5 2: FE modelling and analysis of a steel spring The second case is related to a special steel spring which had to be investigated aiming to clarify a possible design failure. The device, used for mounting of light bulbs in lorries (Fig. 5), had cracking problems which were observed several times, indicating that the reason must be some mechanical overloading during mounting or loading. Fig. 6 shows the geometry of the spring which has a thickness much less than 1 mm. Its right side end is pushed down about 5 6 mm during mounting of the bulb, i.e. highly nonlinear. Another non-linearity is involved with the self contact of the folded part at left hand side. Figure 5: The steel spring in the mounted position before the additional loading by the light bulb. Due to the fact that self contact should be allowed properly, solids have been preferred instead of shells as element type. A FE model of hexahedron elements has been used for the half of the spring geometry taking the symmetry into account for the boundary conditions. In a first load step the fixation of the spring has been simulated. This has shown that the stresses can locally reach extreme values beyond the elastic limit. The superposition of the operational load, acting through the contact with the bulb, indicated then clearly that the stress concentrations were clearly underestimated in the design process.

6 Figure 6: The spring body consisting of highly flexible steel. Figure 7: The spring body undergoing self-contact and large displacements upon loading by the light bulb.

7 Figure 8: Remarkable deformation already due to mounting conditions. Figure 9: Stress concentrations beyond the allowable due to fastening of the slot at the upper part.
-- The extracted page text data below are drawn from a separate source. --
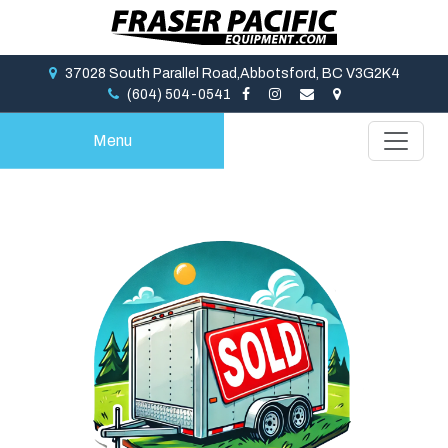
37028 South Parallel Road,Abbotsford, BC V3G2K4
(604) 504-0541
Menu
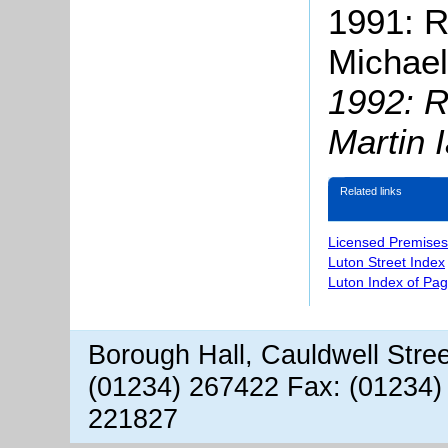
1991: R
Michael
1992: R
Martin 
Related links
Licensed Premises
Luton Street Index
Luton Index of Pa
Borough Hall, Cauldwell Stre
(01234) 267422 Fax: (01234)
221827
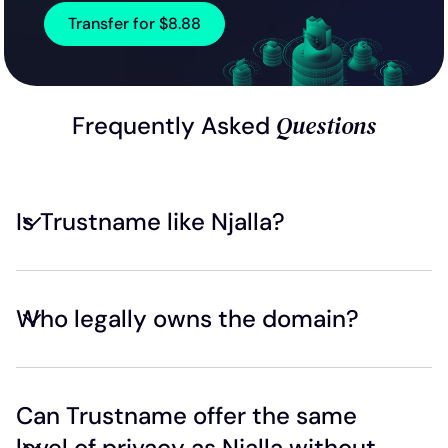
Transfer for $8.88
Questions
Frequently Asked
Is Trustname like Njalla?
Who legally owns the domain?
Can Trustname offer the same
level of privacy as Njalla without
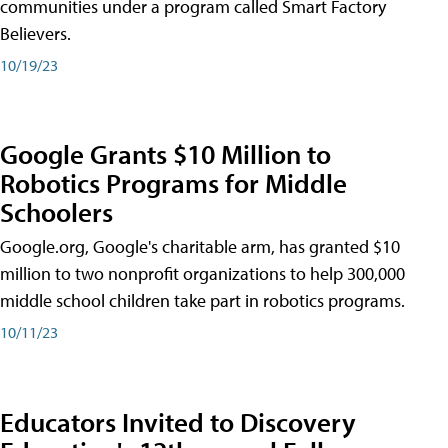
communities under a program called Smart Factory
Believers.
10/19/23
Google Grants $10 Million to
Robotics Programs for Middle
Schoolers
Google.org, Google's charitable arm, has granted $10
million to two nonprofit organizations to help 300,000
middle school children take part in robotics programs.
10/11/23
Educators Invited to Discovery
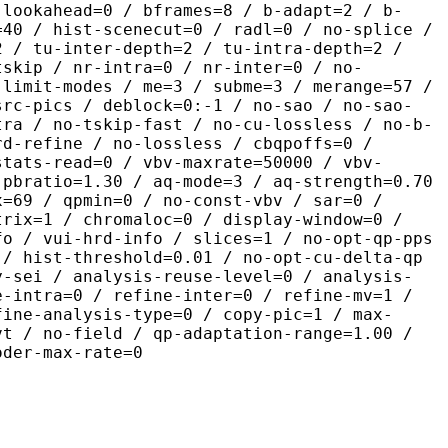
-lookahead=0 / bframes=8 / b-adapt=2 / b-
=40 / hist-scenecut=0 / radl=0 / no-splice /
2 / tu-inter-depth=2 / tu-intra-depth=2 /
tskip / nr-intra=0 / nr-inter=0 / no-
 limit-modes / me=3 / subme=3 / merange=57 /
src-pics / deblock=0:-1 / no-sao / no-sao-
tra / no-tskip-fast / no-cu-lossless / no-b-
rd-refine / no-lossless / cbqpoffs=0 /
stats-read=0 / vbv-maxrate=50000 / vbv-
 pbratio=1.30 / aq-mode=3 / aq-strength=0.70
x=69 / qpmin=0 / no-const-vbv / sar=0 /
trix=1 / chromaloc=0 / display-window=0 /
fo / vui-hrd-info / slices=1 / no-opt-qp-pps
 / hist-threshold=0.01 / no-opt-cu-delta-qp
y-sei / analysis-reuse-level=0 / analysis-
e-intra=0 / refine-inter=0 / refine-mv=1 /
fine-analysis-type=0 / copy-pic=1 / max-
vt / no-field / qp-adaptation-range=1.00 /
oder-max-rate=0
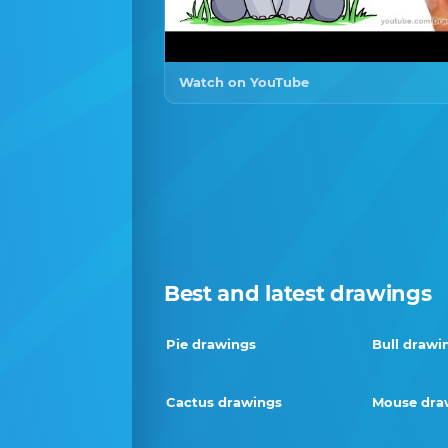
Watch on YouTube
Best and latest drawings
Pie drawings
Bull drawi
Cactus drawings
Mouse dra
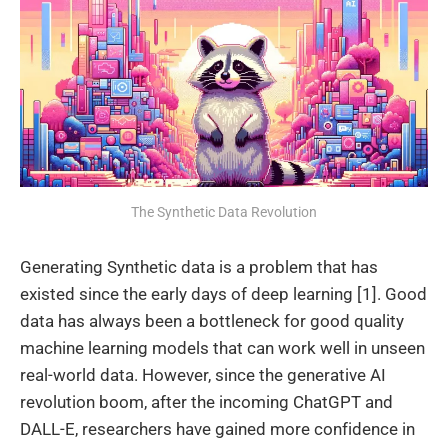
The Synthetic Data Revolution
Generating Synthetic data is a problem that has
existed since the early days of deep learning [1]. Good
data has always been a bottleneck for good quality
machine learning models that can work well in unseen
real-world data. However, since the generative AI
revolution boom, after the incoming ChatGPT and
DALL-E, researchers have gained more confidence in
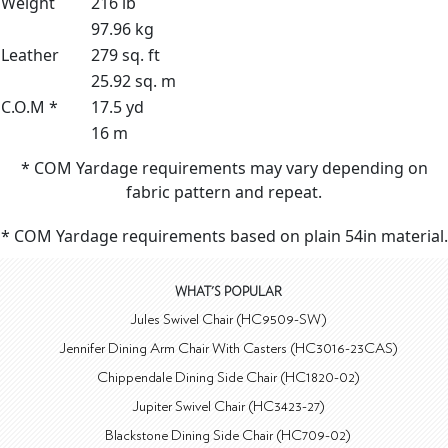
Weight
216 lb
97.96 kg
Leather
279 sq. ft
25.92 sq. m
C.O.M *
17.5 yd
16 m
* COM Yardage requirements may vary depending on
fabric pattern and repeat.
* COM Yardage requirements based on plain 54in material.
WHAT'S POPULAR
Jules Swivel Chair (HC9509-SW)
Jennifer Dining Arm Chair With Casters (HC3016-23CAS)
Chippendale Dining Side Chair (HC1820-02)
Jupiter Swivel Chair (HC3423-27)
Blackstone Dining Side Chair (HC709-02)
8 Figure 10: The spring body exhibits self-contact at its back side upon loading by the light bulb. The maximum principal stress reaches thereby high values exactly at the same position where cracks were observed occasionally. 3: Discussion / Conclusions The focus of the paper presented here was to point out that any optimisation attempt begins with the understanding of the current situation with all its problematic aspects. FE models, kept as simple as possible, but built and analysed as complete as necessary, are indispensable for its illustration and for a rather straight forward and efficient redesign process. Sensitivity considerations should be evaluated also carefully before deciding how to modify the product. In general, there are many ways or several parameters guiding to the same solution. In the latter case above, e.g., one can vary the fillet, the ligament or the thickness of the spring. Some useful hints about adequate FE modelling can be found in [1], a book dedicated to the basics in the practical application of the finite element method. REFERENCES [1] Deger, Y Methode der Finiten Elemente, 4 th Ed., Expert Verlag, Renningen, Germany, 2006.